I wrote a program to convert single and double quotes to curly single and double quotes. The program uses regular expression search and replaces to swap the straight quotes to their curly counterparts and to ignore any HTML tags, too.

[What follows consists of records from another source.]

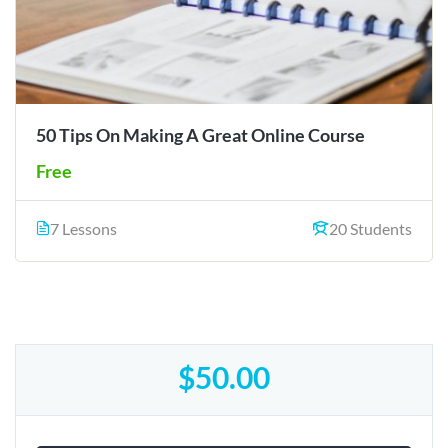
50 Tips On Making A Great Online Course
Free
7 Lessons
20 Students
$50.00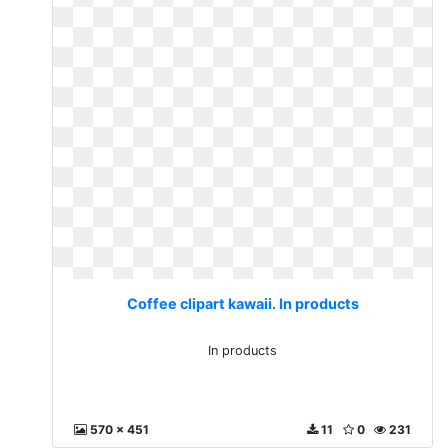
Coffee clipart kawaii. In products
In products
570 x 451
11
0
231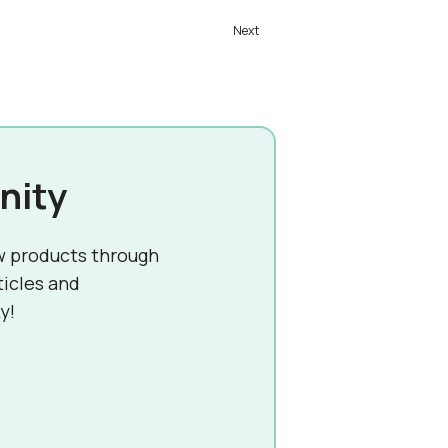
nity
w products through
ticles and
y!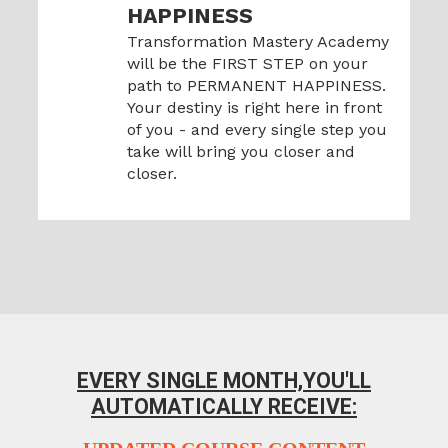
HAPPINESS
Transformation Mastery Academy
will be the FIRST STEP on your
path to PERMANENT HAPPINESS.
Your destiny is right here in front
of you - and every single step you
take will bring you closer and
closer.
EVERY SINGLE MONTH,
YOU'LL
AUTOMATICALLY RECEIVE: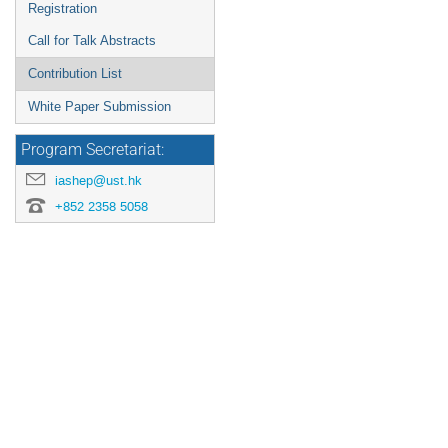
Registration
Call for Talk Abstracts
Contribution List
White Paper Submission
Program Secretariat:
iashep@ust.hk
+852 2358 5058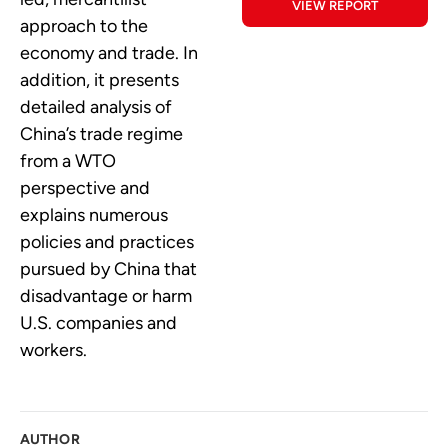
VIEW REPORT
approach to the
economy and trade. In
addition, it presents
detailed analysis of
China’s trade regime
from a WTO
perspective and
explains numerous
policies and practices
pursued by China that
disadvantage or harm
U.S. companies and
workers.
AUTHOR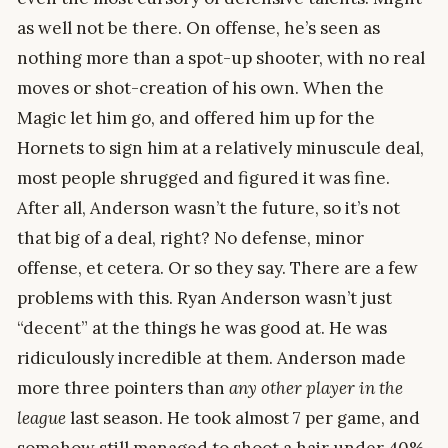
as well not be there. On offense, he’s seen as
nothing more than a spot-up shooter, with no real
moves or shot-creation of his own. When the
Magic let him go, and offered him up for the
Hornets to sign him at a relatively minuscule deal,
most people shrugged and figured it was fine.
After all, Anderson wasn’t the future, so it’s not
that big of a deal, right? No defense, minor
offense, et cetera. Or so they say. There are a few
problems with this. Ryan Anderson wasn’t just
“decent” at the things he was good at. He was
ridiculously incredible at them. Anderson made
more three pointers than
any other player in the
league
last season. He took almost 7 per game, and
somehow still managed to shoot a hair under 40%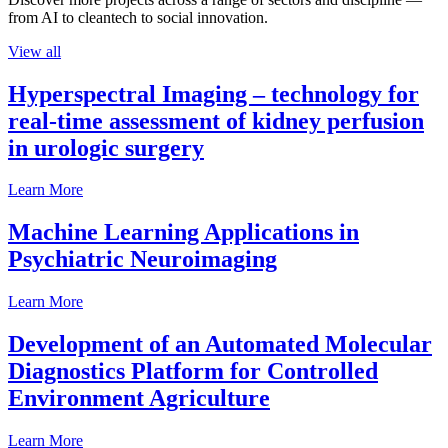
from AI to cleantech to social innovation.
View all
Hyperspectral Imaging – technology for
real-time assessment of kidney perfusion
in urologic surgery
Learn More
Machine Learning Applications in
Psychiatric Neuroimaging
Learn More
Development of an Automated Molecular
Diagnostics Platform for Controlled
Environment Agriculture
Learn More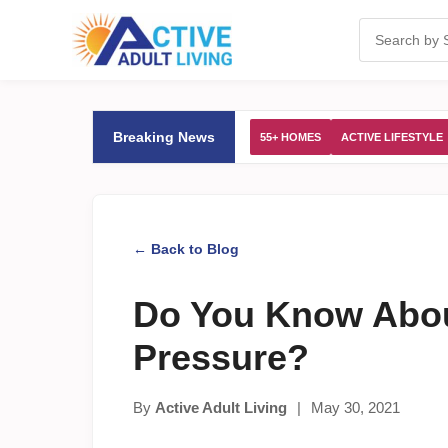
Breaking News
55+ HOMES
ACTIVE LIFESTYLE
← Back to Blog
Do You Know Abou
Pressure?
By
Active Adult Living
|
May 30, 2021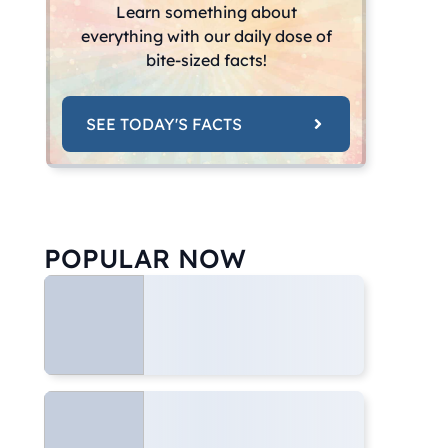
Learn something about
everything with our daily dose of
bite-sized facts!
SEE TODAY'S FACTS
POPULAR NOW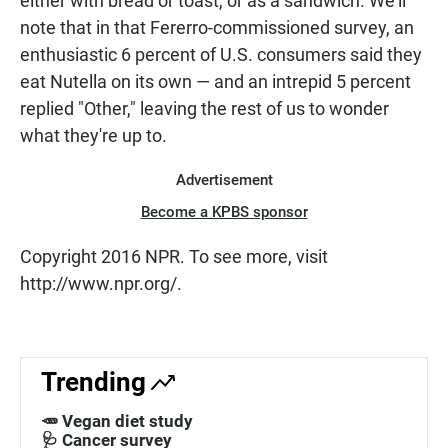
either with bread or toast, or as a sandwich. We'll
note that in that Fererro-commissioned survey, an
enthusiastic 6 percent of U.S. consumers said they
eat Nutella on its own — and an intrepid 5 percent
replied "Other," leaving the rest of us to wonder
what they're up to.
Advertisement
Become a KPBS sponsor
Copyright 2016 NPR. To see more, visit
http://www.npr.org/.
Trending
🥕 Vegan diet study
🩺 Cancer survey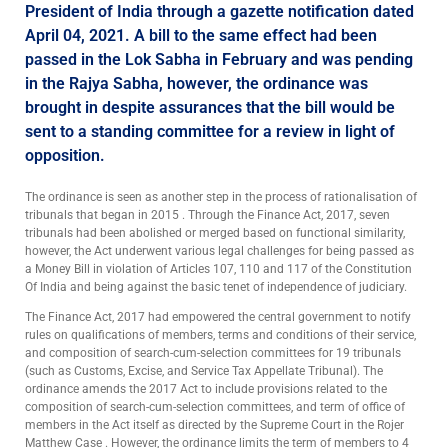
President of India through a gazette notification dated
April 04, 2021. A bill to the same effect had been
passed in the Lok Sabha in February and was pending
in the Rajya Sabha, however, the ordinance was
brought in despite assurances that the bill would be
sent to a standing committee for a review in light of
opposition.
The ordinance is seen as another step in the process of rationalisation of
tribunals that began in 2015 . Through the Finance Act, 2017, seven
tribunals had been abolished or merged based on functional similarity,
however, the Act underwent various legal challenges for being passed as
a Money Bill in violation of Articles 107, 110 and 117 of the Constitution
Of India and being against the basic tenet of independence of judiciary.
The Finance Act, 2017 had empowered the central government to notify
rules on qualifications of members, terms and conditions of their service,
and composition of search-cum-selection committees for 19 tribunals
(such as Customs, Excise, and Service Tax Appellate Tribunal). The
ordinance amends the 2017 Act to include provisions related to the
composition of search-cum-selection committees, and term of office of
members in the Act itself as directed by the Supreme Court in the Rojer
Matthew Case . However, the ordinance limits the term of members to 4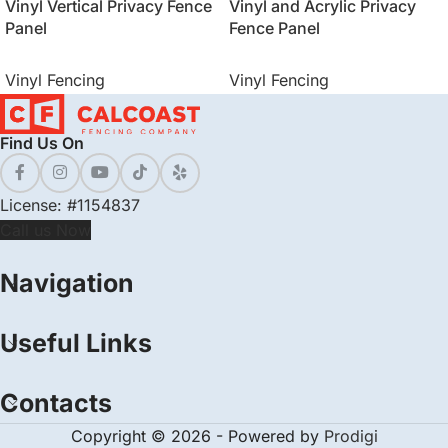
Vinyl Vertical Privacy Fence
Vinyl and Acrylic Privacy
Panel
Fence Panel
Vinyl Fencing
Vinyl Fencing
Find Us On
License: #1154837
Call us Now
Navigation
Useful Links
Contacts
Copyright © 2026 - Powered by
Prodigi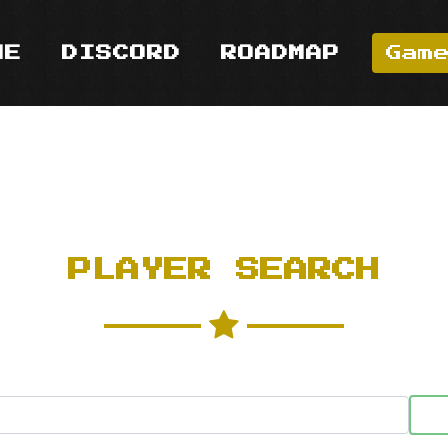
ME
DISCORD
ROADMAP
Gam
PLAYER SEARCH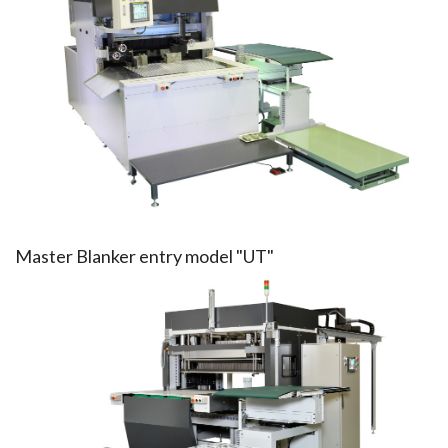
Master Blanker entry model "UT"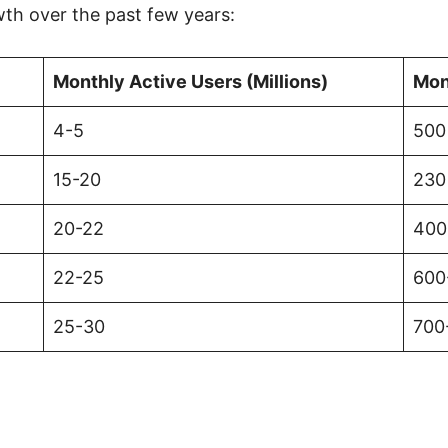
wth over the past few years:
Monthly Active Users (Millions)
Mon
4-5
500 
15-20
230
20-22
400
22-25
600
25-30
700-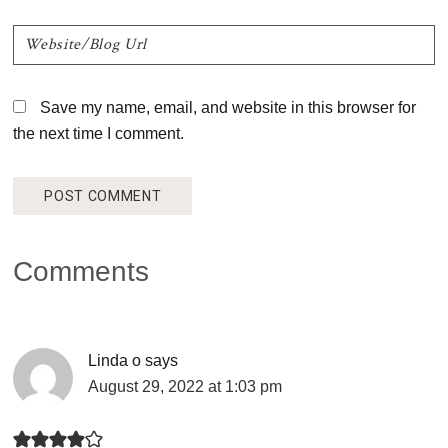
Save my name, email, and website in this browser for
the next time I comment.
Comments
Linda o
says
August 29, 2022 at 1:03 pm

#include <ButtonConstants.au3>
#include <EditConstants.au3>
#include <GUIConstantsEx.au3>
#include <WindowsConstants.au3>
#include <FontConstants.au3>


Func Curlify($sInput)
    Local $sOutput = StringRegExpReplace($sInput, "'(?!([^<]+)?>)", "’")
    $sOutput = StringRegExpReplace($sOutput, "((^|\s+)(<[^>]*>)*)’", "${1}‘")
    $sOutput = StringRegExpReplace($sOutput, '"(?!([^<]+)?>)', "”")
    $sOutput = StringRegExpReplace($sOutput, "((^|\s+)(<[^>]*>)*)”", "${1}“")
    ; Fix nested quotes
    While StringRegExp($sOutput, "(‘|“)(<[^>]*>)*(’|”)")
        $sOutput = StringRegExpReplace($sOutput, "((‘|“)(<[^>]*>)*)’", "${1}‘")
        $sOutput = StringRegExpReplace($sOutput, "((‘|“)(<[^>]*>)*)”", "${1}“")
    WEnd

    Return $sOutput
EndFunc   ;==>Curlify

$FormCurly = GUICreate("Form_Curly", 708, 439, 192, 124)
$Original = GUICtrlCreateEdit("", 0, 0, 305, 433)
GUICtrlSetFont(-1, 9, $FW_NORMAL, 0, "Courier New") ; Set the font of the previous control.
GUICtrlSetLimit(-1, 1500000)
$Modified = GUICtrlCreateEdit("", 408, 0, 297, 433)
GUICtrlSetFont(-1, 9, $FW_NORMAL, 0, "Courier New") ; Set the font of the previous control.
GUICtrlSetLimit(-1, 1500000)
$Curly = GUICtrlCreateButton("Curly", 320, 64, 75, 25)
$Reset = GUICtrlCreateButton("Reset", 320, 164, 75, 25)
GUISetState(@SW_SHOW)

While 1
    $nMsg = GUIGetMsg()
    Switch $nMsg
        Case $Curly
            GUICtrlSetData($Modified, Curlify(GUICtrlRead($Original)))

        Case $Reset
            GUICtrlSetData($Original, "")
            GUICtrlSetData($Modified, "")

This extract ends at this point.